Teachers have revealed how they have handed out clothes, food and furnishings to struggling families during the Covid pandemic.
Some children have gone to school with holes in their shoes and without winter coats, while others have been left worried about when they will get their next meal, according to members of the NEU teaching union.
A survey of more than 10,000 NEU members suggests the majority (52 per cent) of respondents are working with intakes where more than a fifth are considered to be economically disadvantaged.
More than two in three (68 per cent) say the government should reduce child poverty to support the recovery of pupils who have been affected by the pandemic.
The findings were released ahead of the NEU’s three-day annual conference, which starts today.
Child poverty: Schools and colleges 'have been a lifeline during Covid'
Schools and colleges have been a “lifeline” to many disadvantaged students during the past year, the NEU said.
Asked about the poverty they had seen, one respondent said: “We have had pupils and their families move into hostels during the pandemic when they were evicted.
“They were rehoused – but literally were given a house. No furniture, ovens, fridge, washing machine, no carpets. Nothing. We rallied as a school and furnished two homes.”
Another said: “I called home during the first lockdown and spoke to an older sibling who was panicking because the free school meals vouchers email hadn’t arrived. It was the evening before a bank holiday weekend and there was no food in the house.
“I will never forget the panic in that girl’s voice. No school child should have to worry about where their next meal is coming from.”
One NEU member said: “We have children that aren’t clothed properly, without coats in winter, or have holes in shoes, and my school’s inclusion team are excellent at working with the families to get them the support they need quickly and efficiently.
“We also have a stock of spare clothes that on occasion we can give to families.”
Another respondent said the school had provided “free uniforms and free breakfasts” to pupils in need.
In the survey, of mainly teachers, school leaders and some support staff, 94 per cent of respondents said they believe poverty and low income affects pupils’ learning, with more than half (51 per cent) reporting that it does so to a “large extent”.

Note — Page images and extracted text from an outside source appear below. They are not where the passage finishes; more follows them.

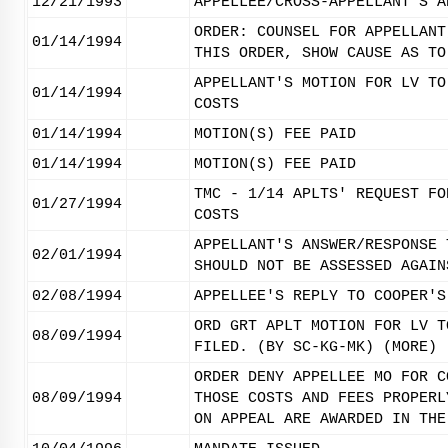
12/21/1993
APPELLEE/CROSS-APPELLANT'S A
ORDER: COUNSEL FOR APPELLANT
01/14/1994
THIS ORDER, SHOW CAUSE AS TO
APPELLANT'S MOTION FOR LV TO
01/14/1994
COSTS
01/14/1994
MOTION(S) FEE PAID
01/14/1994
MOTION(S) FEE PAID
TMC - 1/14 APLTS' REQUEST FO
01/27/1994
COSTS
APPELLANT'S ANSWER/RESPONSE 
02/01/1994
SHOULD NOT BE ASSESSED AGAIN
02/08/1994
APPELLEE'S REPLY TO COOPER'S
ORD GRT APLT MOTION FOR LV T
08/09/1994
FILED. (BY SC-KG-MK) (MORE)
ORDER DENY APPELLEE MO FOR C
08/09/1994
THOSE COSTS AND FEES PROPERL
ON APPEAL ARE AWARDED IN THE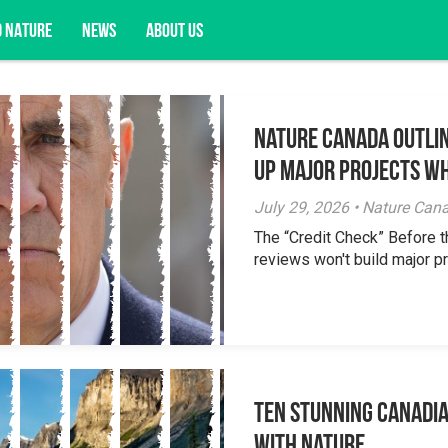
D NATURE
NEWS
ABOUT US
Nature Canada Outlin
acy opportunities, and more.
Up Major Projects Wh
July 29, 2026 • Nature Can
The “Credit Check” Before 
reviews won't build major pr
Ten Stunning Canadi
With Nature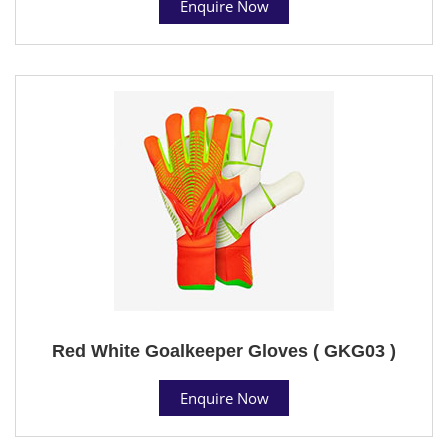
Enquire Now
Red White Goalkeeper Gloves ( GKG03 )
Enquire Now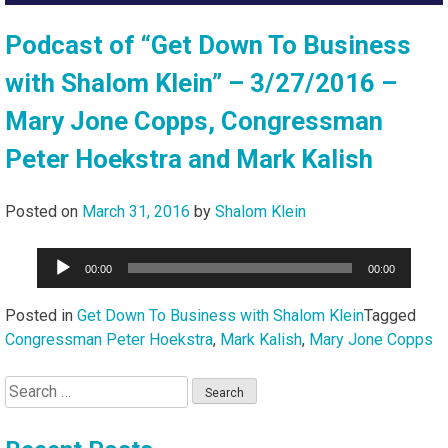
Podcast of “Get Down To Business
with Shalom Klein” – 3/27/2016 –
Mary Jone Copps, Congressman
Peter Hoekstra and Mark Kalish
Posted on
March 31, 2016
by
Shalom Klein
Audio
00:00
00:00
Player
Posted in
Get Down To Business with Shalom Klein
Tagged
Congressman Peter Hoekstra
,
Mark Kalish
,
Mary Jone Copps
Search
for: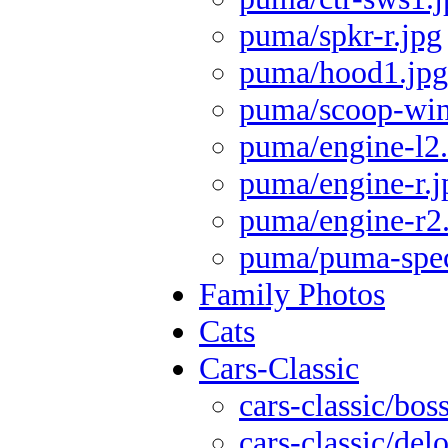
puma/spkr-r.jpg
puma/hood1.jpg
puma/scoop-wi
puma/engine-l2
puma/engine-r.j
puma/engine-r2
puma/puma-spec
Family Photos
Cats
Cars-Classic
cars-classic/bos
cars-classic/del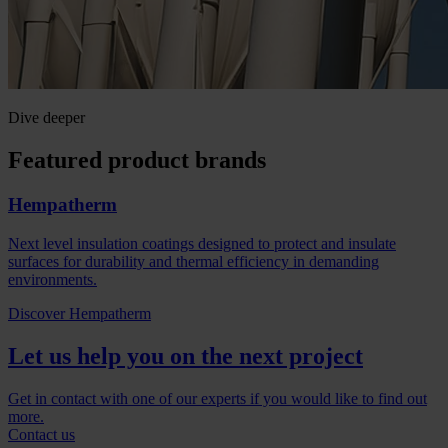
Dive deeper
Featured product brands
Hempatherm
Next level insulation coatings designed to protect and insulate
surfaces for durability and thermal efficiency in demanding
environments.
Discover Hempatherm
Let us help you on the next project
Get in contact with one of our experts if you would like to find out
more.
Contact us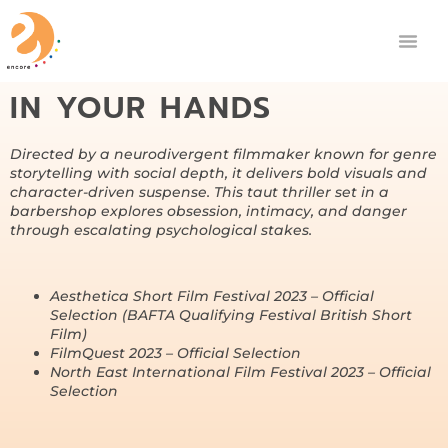
IN YOUR HANDS
Directed by a neurodivergent filmmaker known for genre
storytelling with social depth, it delivers bold visuals and
character-driven suspense. This taut thriller set in a
barbershop explores obsession, intimacy, and danger
through escalating psychological stakes.
Aesthetica Short Film Festival 2023 – Official
Selection (BAFTA Qualifying Festival British Short
Film)
FilmQuest 2023 – Official Selection
North East International Film Festival 2023 – Official
Selection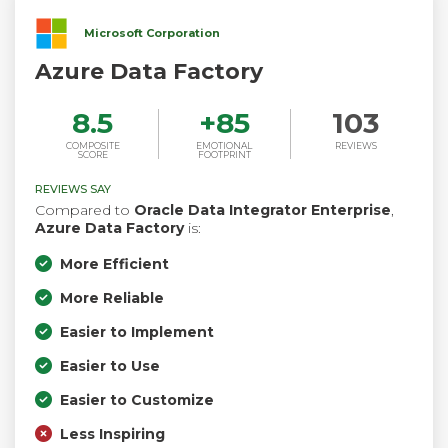
Microsoft Corporation
Azure Data Factory
8.5
+
85
103
COMPOSITE
EMOTIONAL
REVIEWS
SCORE
FOOTPRINT
REVIEWS SAY
Compared to
Oracle Data Integrator Enterprise
,
Azure Data Factory
is:
More Efficient
More Reliable
Easier to Implement
Easier to Use
Easier to Customize
Less Inspiring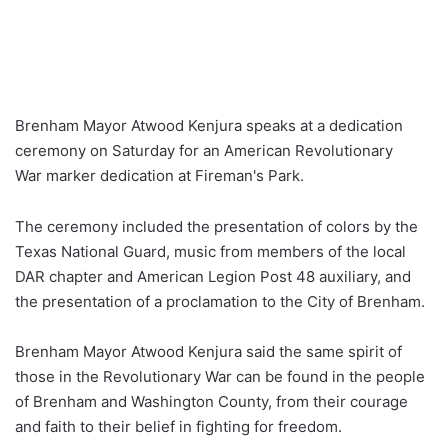
Brenham Mayor Atwood Kenjura speaks at a dedication
ceremony on Saturday for an American Revolutionary
War marker dedication at Fireman's Park.
The ceremony included the presentation of colors by the
Texas National Guard, music from members of the local
DAR chapter and American Legion Post 48 auxiliary, and
the presentation of a proclamation to the City of Brenham.
Brenham Mayor Atwood Kenjura said the same spirit of
those in the Revolutionary War can be found in the people
of Brenham and Washington County, from their courage
and faith to their belief in fighting for freedom.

“In 20 years’ teaching, I have never seen the situation so bad,” one NEU member said.
Dr Mary Bousted, joint general secretary of the NEU, said: “It is now beyond doubt that child poverty is on the rise. The effects can last a lifetime, and young people have one chance in education.
“There is no doubt, too, that schools and colleges have been going beyond the call of duty for them during this past year, as they always do.
“The government, by contrast, spent much of 2020 voicing warm words about its concern for the disadvantaged, including when mounting arguments for the wider opening of schools and colleges in September and January.
“Yet, sadly and unsurprisingly, it has persistently failed to deliver for the young people in poverty whose families need real support and action.”